Ryse : Son Of Rome

Crytek… ou comment passer du studio applaudi de tous, à sombre développeur haï de toute part. Farcry et Crysis premiers du nom sont deux jeux de tir à la première personne, ayant marqué les joueurs PC de la plus belle des manières. Visuellement complètement avant-gardiste, à la jouabilité efficace et à l’ouverture impressionnante, il ne fallu que le rachat par Electronic Arts pour transformer un studio plein de talent en faiseur sans grande personnalité. Vous avez le droit de pleurer Bioware ; ils sont déjà morts. Mais parlons plutôt du dernier titre en date de Crytek. Fait pour Microsoft et pour sa Xbox One, Ryse : l’enfant de Rome, le dernier gamin ambitieux du studio, avant sa chute finale vers les tréfonds de la réalité virtuelle. C’est moche.

 

 

Un changement bienvenu de crèmerie

Les jeux de tir à la première personne, c’est le bien. Pleins de jeux de tir à la première personne, ça craint.  Vu la gueule des derniers jeux du genre en règle générale, on préférera se passer de celui-ci avant qu’il n’ait trouvé son prochain vent d’air frais. Conscient de la saturation du marché en la matière, Crytek chercha à faire quelque chose qui ne sortait pas tous les ans avec le même degré de recherche – c’est à dire zéro – et qui se vendait toujours parce que cela commençait par Call Of, et finissait par Cthullu… à moins que ce ne soit un autre, je ne sais.

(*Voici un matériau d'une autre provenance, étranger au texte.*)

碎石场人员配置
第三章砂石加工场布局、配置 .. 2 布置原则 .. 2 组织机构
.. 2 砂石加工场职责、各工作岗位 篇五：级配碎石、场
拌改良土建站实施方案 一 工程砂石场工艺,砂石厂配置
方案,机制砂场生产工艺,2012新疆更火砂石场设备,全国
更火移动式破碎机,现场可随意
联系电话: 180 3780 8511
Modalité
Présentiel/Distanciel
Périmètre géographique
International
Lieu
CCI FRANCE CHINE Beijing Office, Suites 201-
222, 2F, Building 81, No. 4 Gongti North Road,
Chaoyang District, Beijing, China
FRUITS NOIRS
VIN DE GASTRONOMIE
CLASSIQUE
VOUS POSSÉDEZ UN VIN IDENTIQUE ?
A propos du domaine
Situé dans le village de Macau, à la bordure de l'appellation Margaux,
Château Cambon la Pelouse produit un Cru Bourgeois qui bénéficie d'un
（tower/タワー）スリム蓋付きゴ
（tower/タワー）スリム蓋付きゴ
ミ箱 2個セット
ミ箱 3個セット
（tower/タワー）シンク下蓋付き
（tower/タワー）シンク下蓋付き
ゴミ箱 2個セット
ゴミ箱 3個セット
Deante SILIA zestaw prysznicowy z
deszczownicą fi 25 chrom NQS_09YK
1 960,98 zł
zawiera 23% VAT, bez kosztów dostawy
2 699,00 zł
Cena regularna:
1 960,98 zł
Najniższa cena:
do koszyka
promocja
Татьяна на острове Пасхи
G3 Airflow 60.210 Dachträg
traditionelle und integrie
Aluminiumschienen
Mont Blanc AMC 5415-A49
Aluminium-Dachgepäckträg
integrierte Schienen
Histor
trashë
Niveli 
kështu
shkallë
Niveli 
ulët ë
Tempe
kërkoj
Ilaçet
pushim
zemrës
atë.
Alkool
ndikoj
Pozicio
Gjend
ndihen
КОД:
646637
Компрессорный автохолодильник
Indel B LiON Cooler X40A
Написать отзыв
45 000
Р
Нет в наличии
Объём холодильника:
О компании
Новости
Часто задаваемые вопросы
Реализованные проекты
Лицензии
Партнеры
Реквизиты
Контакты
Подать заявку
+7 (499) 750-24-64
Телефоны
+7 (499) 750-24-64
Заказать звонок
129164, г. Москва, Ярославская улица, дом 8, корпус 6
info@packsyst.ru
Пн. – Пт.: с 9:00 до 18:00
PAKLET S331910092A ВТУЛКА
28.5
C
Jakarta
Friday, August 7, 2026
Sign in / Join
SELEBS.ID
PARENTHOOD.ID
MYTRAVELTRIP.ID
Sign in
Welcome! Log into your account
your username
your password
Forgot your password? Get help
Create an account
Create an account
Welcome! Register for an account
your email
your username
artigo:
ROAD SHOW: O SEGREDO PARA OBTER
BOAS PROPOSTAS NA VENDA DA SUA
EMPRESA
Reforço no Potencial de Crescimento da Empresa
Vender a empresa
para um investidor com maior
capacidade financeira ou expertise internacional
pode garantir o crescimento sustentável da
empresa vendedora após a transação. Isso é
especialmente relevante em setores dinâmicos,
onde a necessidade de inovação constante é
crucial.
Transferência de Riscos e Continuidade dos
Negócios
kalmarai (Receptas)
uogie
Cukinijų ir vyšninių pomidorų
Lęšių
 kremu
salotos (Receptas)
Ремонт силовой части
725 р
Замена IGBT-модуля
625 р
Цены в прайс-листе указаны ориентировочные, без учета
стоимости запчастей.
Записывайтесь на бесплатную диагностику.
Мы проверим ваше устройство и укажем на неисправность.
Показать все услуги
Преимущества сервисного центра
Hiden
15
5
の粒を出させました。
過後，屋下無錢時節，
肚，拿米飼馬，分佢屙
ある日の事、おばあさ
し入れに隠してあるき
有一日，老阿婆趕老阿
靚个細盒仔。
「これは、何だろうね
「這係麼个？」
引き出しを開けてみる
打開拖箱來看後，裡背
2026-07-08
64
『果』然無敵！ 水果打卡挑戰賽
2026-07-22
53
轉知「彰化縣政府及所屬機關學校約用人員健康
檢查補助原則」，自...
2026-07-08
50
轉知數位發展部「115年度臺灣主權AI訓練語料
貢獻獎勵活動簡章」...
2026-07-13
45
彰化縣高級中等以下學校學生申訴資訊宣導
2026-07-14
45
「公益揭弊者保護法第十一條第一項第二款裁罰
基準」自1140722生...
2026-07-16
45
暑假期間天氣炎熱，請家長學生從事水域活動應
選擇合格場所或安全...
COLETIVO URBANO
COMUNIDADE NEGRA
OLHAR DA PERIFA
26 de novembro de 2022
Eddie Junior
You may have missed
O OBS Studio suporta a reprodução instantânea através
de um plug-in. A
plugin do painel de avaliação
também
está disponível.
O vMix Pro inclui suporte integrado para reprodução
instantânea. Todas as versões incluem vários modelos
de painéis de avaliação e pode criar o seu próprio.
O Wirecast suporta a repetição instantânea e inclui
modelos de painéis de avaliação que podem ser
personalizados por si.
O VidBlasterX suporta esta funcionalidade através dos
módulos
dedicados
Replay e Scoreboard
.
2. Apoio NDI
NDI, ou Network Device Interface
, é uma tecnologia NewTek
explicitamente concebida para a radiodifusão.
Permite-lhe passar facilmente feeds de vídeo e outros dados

Toujours est-il que les petits allemands ont décidé de faire un titre d’un genre peu représenté, mais qui a pourtant ses aficionados. Force est en effet de constater que le beat’em all n’est plus tout à fait bien dans sa peau depuis le fabuleux Bayonetta, et sa suite exclusive à la Wii U – clairement la machine de référence du genre si on prend The Wonderful 101 avec. Mais il s’est retrouvé lui aussi mélangé à bien d’autres styles de jeux, nourrissant de son essence l’imaginaire collectif peu fertile des triple A, avant d’être massacré par une presse peu consciente de ce qu’elle déblatère, en qualifiant les Dynasty Warriors de hack’n slash.

Tout ça pour dire que les beat’em up deviennent aussi rares que les vrais RPG, qu’on les confond avec un sous-genre, et qu’on en fait peu affaire lorsque l’un d’entre eux voit le jour. Donc, sortir et promettre un jeu du genre au lancement d’une console, c’est quelque peu osé de la part de Microsoft et Crytek. Malheureusement, si Ryse est un beat’em up comme le studio voudrait le défendre, c’est un échec. Heureusement, Ryse a d’autres qualités, même si au final, le titre n’arrive même pas à la cheville du plus insignifiant et raté des Platinum Games ; on ne peut pas tous être au niveau d’un des meilleurs studios au pire de sa forme, sinon l’industrie irait vachement mieux.

 

 

Marius ! Que tu es beau mon fils !

Crytek. Pourquoi sont-ils célèbres mes enfants ? “Parce que Crysis 3 il puait grave la merde !” Quoi ? Mais non. Déjà, de un, ce n’est pas vrai. Et de deux, parce qu’à chaque fois qu’ils sortirent un jeu, tout le monde a dû se mettre à niveau techniquement. Et Ryse ne déroge pas à la règle. Même si vous jouez à la version One du titre, vous vous écrirez “Par Athéna ! Quel affront à la déesse !”. Techniquement et esthétiquement, Ryse, l’enfant de Crytek envoie la concurrence se mettre à jour. Textures de haute précision, effets visuels qui laissent bouche-bée, environnements si détaillés qu’on les croirait palpables, et modélisation de l’ensemble qui force le respect de tous les graphistes du monde. Ryse est une vitrine technique et esthétique qui ne peut d’estomaquer lors du lancement du titre. D’un soin et d’une précision rare, c’est l’ensemble de l’œuvre qui profite des exploits du moteur du titre : le Cry Engine 3.9, définitivement au dessus du lot.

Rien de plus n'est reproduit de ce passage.